$15 million question

New Jeffco board to reconsider school construction, budget issues Thursday

The reconfigured Jefferson County school board is poised to make its first big decision Thursday, likely repudiating a move by three recalled school board members and reversing a controversial decision about how to pay for a new school.

In play is what to do with $15 million left over from the 2014-15 school year and how to meet the needs of a growing neighborhood that needs a school.

Complicating matters for the state’s second largest school district: An uncertain financial forecast from the state, critical maintenance needs totaling $789 million and uneven growth patterns across the district’s 800 square miles that have some schools busting at the seams while others are losing students.

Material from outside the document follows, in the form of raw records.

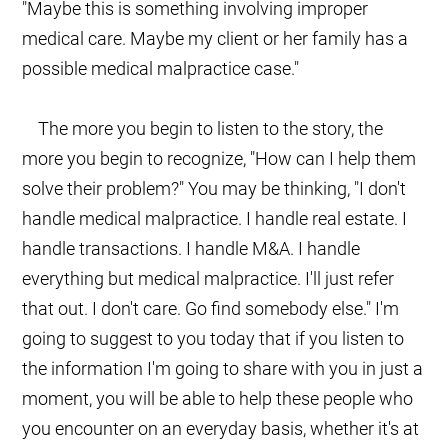
"Maybe this is something involving improper
medical care. Maybe my client or her family has a
possible medical malpractice case."
The more you begin to listen to the story, the
more you begin to recognize, "How can I help them
solve their problem?" You may be thinking, "I don't
handle medical malpractice. I handle real estate. I
handle transactions. I handle M&A. I handle
everything but medical malpractice. I'll just refer
that out. I don't care. Go find somebody else." I'm
going to suggest to you today that if you listen to
the information I'm going to share with you in just a
moment, you will be able to help these people who
you encounter on an everyday basis, whether it's at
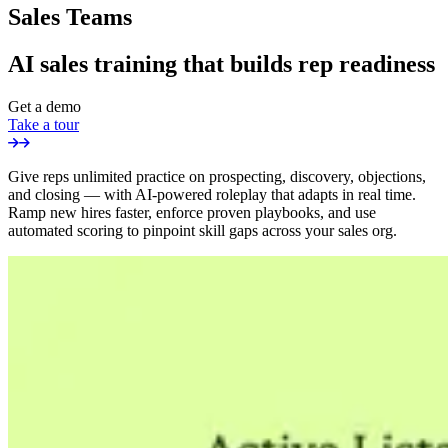
Sales Teams
AI sales training that builds rep readiness
Get a demo
Take a tour
Give reps unlimited practice on prospecting, discovery, objections,
and closing — with AI-powered roleplay that adapts in real time.
Ramp new hires faster, enforce proven playbooks, and use
automated scoring to pinpoint skill gaps across your sales org.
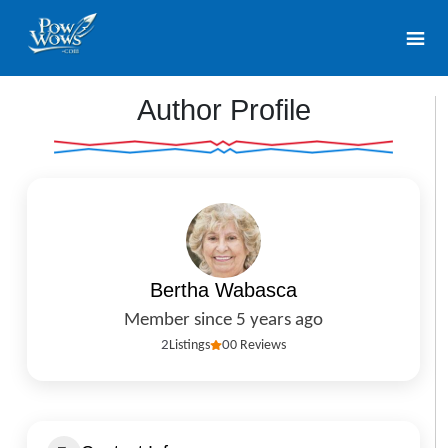
Author Profile
Bertha Wabasca
Member since 5 years ago
2
Listings
0
0 Reviews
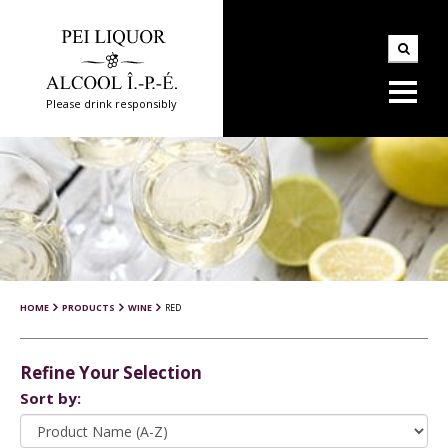
Please drink responsibly
HOME
PRODUCTS
WINE
RED
Refine Your Selection
Sort by:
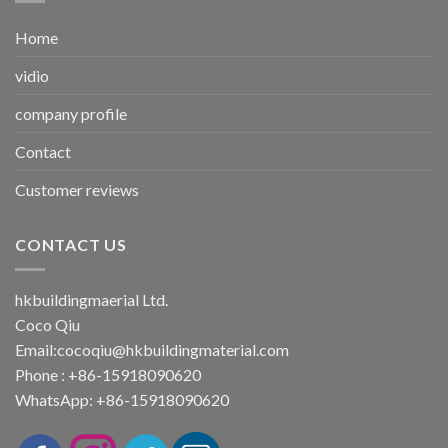
Home
vidio
company profile
Contact
Customer reviews
CONTACT US
hkbuildingmaerial Ltd.
Coco Qiu
Email:
cocoqiu@hkbuildingmaterial.com
Phone : +86-15918090620
WhatsApp: +86-15918090620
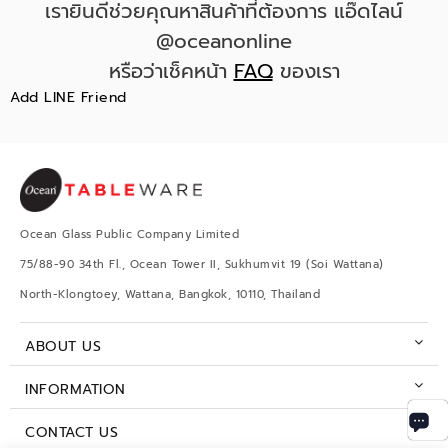
เรายินดีช่วยคุณหาสินค้าที่ต้องการ แอ๊ดไลน์
@oceanonline
หรือว่าเช็คหน้า
FAQ
ของเรา
Add LINE Friend
Ocean Glass Public Company Limited
75/88-90 34th Fl., Ocean Tower II, Sukhumvit 19 (Soi Wattana)
North-Klongtoey, Wattana, Bangkok, 10110, Thailand
ABOUT US
INFORMATION
CONTACT US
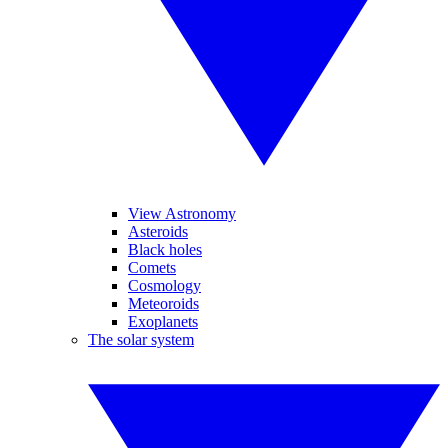
View Astronomy
Asteroids
Black holes
Comets
Cosmology
Meteoroids
Exoplanets
The solar system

Last spring, the previous Jefferson County school board directed Jeffco Public Schools officials to use $15 million left over from the 2014-15 school year to build a new elementary school for the Candelas neighborhood in northwest Arvada.

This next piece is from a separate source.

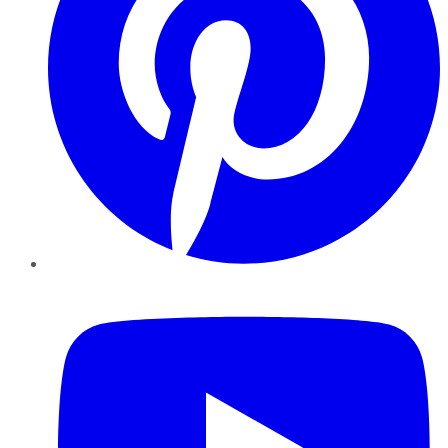
YouTube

That decision ran contrary to what district staff had recommended, which was to finance the new school using a lease-to-own option known as Certificates of Participation, or COPs, and earmark the $15 million for one-time bonuses and reserves.

At the time of the decision, board members Ken Witt, Julie Williams and John Newkirk said they had found a way to build a new school without incurring any new debt for the state’s second largest school district. The vote became campaign fodder for the recall.

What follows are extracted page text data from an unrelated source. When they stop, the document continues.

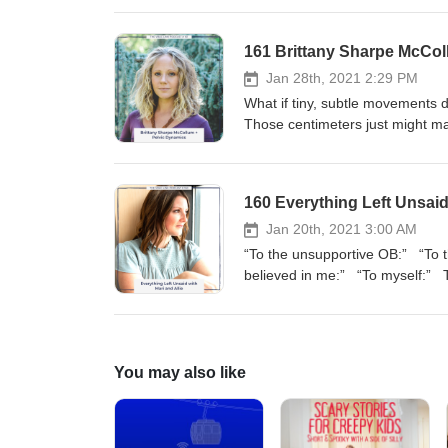
161 Brittany Sharpe McCol
Jan 28th, 2021 2:29 PM
What if tiny, subtle movements during labor could give your baby extra centimeters of space in your pelvis? Those centimeters just might make all the difference in getting your VBAC. Brittany Sharpe McCollum is an expert on educating women about pelvic biomechanics. This episode is packed with valuable, mind-blowing information that will put you, the laboring woman, back in control of your labor and ready to have an exhilarating birth. “It doesn’t matter if somebody is birthing with an epidural or without an epidural. They should come out of their experience feeling like they did something amazing. It doesn’t matter if somebody has a Cesarean or vaginal birth. They should come out of it feeling like they did something awesome rather than feeling like something happened to them.” Today’s topics include: - Your pelvis shape and optimal fetal positioning - Subtle movements during labor - Closed knee pushing - 5/4/3 Rule of Movement Additional links How to VBAC: The Ultimate Preparation Course for Parents Brittany Sharpe McCollum’s website: Blossoming Bellies Birth Blossoming Bellies Birth Instagram Baby Got VBAC Free Webinars The VBAC Link T-Shirt Shop Episode sponsor This episode is sponsored by our signature course, How to VBAC: The Ultimate Preparation Course for Parents. It is the most comprehensive VBAC preparation course in the world, perfectly packaged in an online, self-paced, video course. Together, Meagan and Julie have helped over 800 parents get the birth that they wanted, and we are ready to help you too. Head over to thevbaclink.com to find out more and sign up today. Sponsorship inquiries Interested in sponsoring a The VBAC Link podcast? Find out more information here at advertisecast.com/TheVBACLink or email us at info@thevbaclink.com. Full transcript Note: All transcripts are edited to correct grammar and to eliminate false starts and filler words. Julie: Welcome to The VBAC Link podcast. This is Julie and Megan with you today and we are really thrilled about the guest that we have today. We have Brittany Sharpe McCollum who is a pelvic dynamics specialist. We first learned about Brittany when we were at the Evidence Based Birth® conference. Meagan attended one of her workshops there and instantly fell in love. Meagan: Like, madly in love. Julie: Don’t tell Meagan this, but she is kind of obsessed. We are really excited to have her on today because a lot of Cesareans happen because of big babies, small pelvis. We have all heard it. If we had a quarter for every time we heard that excuse for a Cesarean, we would be rich women. We are going to talk about that. We are going to talk about that today with Brittany. Brittany is a childbirth educator. She is a doula and a pelvic biomechanics educator. Her work with expectant families centers around supporting people and exploring their options, developing their preferences, and navigating the tools and information necessary to make them a reality. In her trainings for birth pro
160 Everything Left Unsaid 
Jan 20th, 2021 3:00 AM
“To the unsupportive OB:” “To that labor and delivery nurse:” “To my partner:” “To the midwife who believed in me:” “To myself:” The long-awaited episode is here. This is the one where YOU have the spotlight. Mari Vega and Allie Mennie are back to join Meagan and Julie as they read your letter submissions. Let your voices be heard. Let your trauma heal. We tell the world everything you weren’t given the chance to say during your birth. Additional links The VBAC Link’s Advanced VBAC Doula Certification Program Allie Mennie’s website Mari Vega’s website Episode sponsor This episode is sponsored by our Advanced VBAC Doula Certification Program. This course is designed for birth workers who want to take their VBAC education to the next level so you can support parents who have had a Cesarean in the most effective ways. Head over to thevbaclink.com to find out more information and sign up today. Sponsorship inquiries Interested in sponsoring a The VBAC Link podcast? Find out more information here at advertisecast.com/TheVBACLink or email us at info@thevbaclink.com. Full transcript Note: All transcripts are edited to correct grammar and to eliminate false starts and filler words. Julie: Happy Wednesday, women of strength. We have a really incredible episode for you today. I can’t even put into words all of the things I am feeling about what we are about to do because it’s big. It’s big, and it’s emotional. Some of us are reading over these for the first time. I think there’s going to be lots of tears and crying. I don’t know. We’re going to try to not get angry and frustrated. We asked you back in December, or the end of November, maybe it was, to write an anonymous letter to a healthcare worker, your provider, somebody on your hospital staff, or somebody that negatively affected your birth. These are all anonymous letters. We have lots and lots of submissions, and we are excited to read them to you today. Now, I want you to be advised that some of these letters have some difficult experiences explained in them. But, I think it’s really, really important that we listen to these, we hear them, and we meet these anonymous letter writers where they are because this is the state of maternity care in our country. These things that we are about to read are not uncommon experiences. And this is why we as The VBAC Link, and we as birth doulas and all of us advocate so much for change and education, and all sorts of things. But before I start rambling on more, I don’t want to take too long. We are not going to read a review of the week. We are just going to get right into the letters after the intro. Episode sponsor Julie: Birth workers, listen up. Do you want to increase your knowledge of birth after a Cesarean? We created our Advanced VBAC Doula Certification Program just for you. It is the most comprehensive VBAC doula training in the world, perfectly packaged in an online, self-paced video course. This course is designed for birth workers who want to take their VBAC education to the next level so you can support parents who have had a Cesarean in the most effective ways. We have created a compl
You may also like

“At the time, I thought that was not a very sound decision,” said Ali Lasell, who won one of the board’s open seats in November.

But she added that she isn’t sure how she’ll vote on Thursday.

“It’s weighing on my mind heavily,” she said. “Having that $15 million might be a good way to lessen the load on the COPs. I don’t think there is a way around COPs. Fifteen million dollars isn’t even enough for an elementary school.”

Northwest growth

Few are debating whether a new school is needed in northwest Arvada. But there are questions about how many students the school should serve.

Like many school districts in the Denver-metro area, Jefferson County’s student population is growing.

District officials have said for two years that a new school would be needed to meet growth demands. They’ve suggested a K-8 school all along.

“It’s a rapidly changing area,” said Steve Bell, Jeffco’s chief operating officer.

The growth is driven by a booming economy, housing market and a birthrate that is growing for the first time since the Great Recession.

While the district’s student count is up to 86,731 students, some areas are growing while others are not.

More than 9,000 Jeffco students chose to attend district charters schools this year, up from about 8,000 last year, said Tim Reed, Jeffco’s executive director of facilities.

District-run middle schools in the north are stable, while many in the central part of the district are losing students at a quicker rate. Schools in southern Jefferson County are seeing the fewest new students and losing some.

The district considered shifting attendance boundary lines in the north and central area to accommodate the student boom, Reed said, but that would mean a 30-minute bus ride each way for some middle school students.

“On a snow day they could be on the bus for an hour and a half,” Reed said.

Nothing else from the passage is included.